The Impact of COVID-19 on Rural Areas

As the coronavirus outbreak surges across the country, many rural communities are now seeing an unprecedented spike in infections and hospitalizations.

2 minute read

October 26, 2020, 10:00 AM PDT

By Clement Lau

Rural Pandemic

Tada Images / Shutterstock

While most discussions about COVID-19 have focused on cities, many rural communities are actually experiencing increases in infections and hospitalizations. This is very concerning, especially since these areas typically lack the medical personnel and infrastructure to address outbreaks of diseases.

As Will Stone of NPR reports in the source article, "The pandemic's grip on rural America is especially alarming because many of these less populated areas rely on small hospitals, which don't have the beds or staff to absorb a crush of patients, especially those who require high levels of care." Small hospitals have had to transfer patients to major metropolitan areas where they can receive a higher level of care or when there are simply not enough staffed beds.

The surge in rural America is not consistent across the United States. For example, some communities got hit during the spring and summer when there were big outbreaks at food processing plants.
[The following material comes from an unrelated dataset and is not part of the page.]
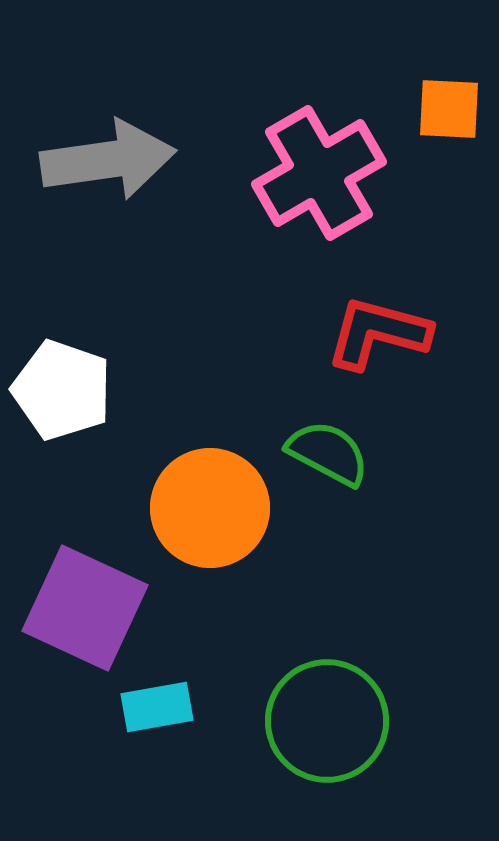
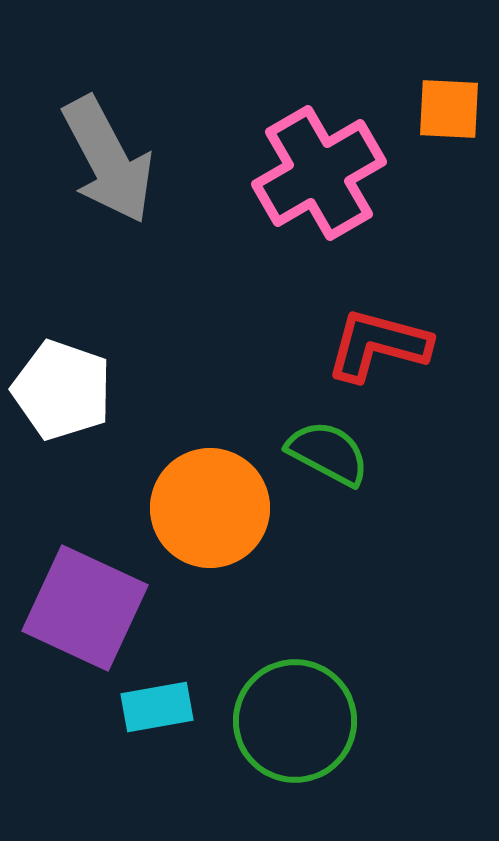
gray arrow: rotated 70 degrees clockwise
red L-shape: moved 12 px down
green circle: moved 32 px left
The article indicates that rural counties in states like Kansas, Montana, South Dakota, and Nebraska now have some of the highest rates of infections per capita in the country. COVID-19 poses unique challenges for rural areas which tend to have an older population with higher rates of poverty and chronic disease than suburban and urban areas. Also, once the pandemic gets into rural communities, containing the spread can be especially challenging because they don't have the same public health resources and staff as more urban areas.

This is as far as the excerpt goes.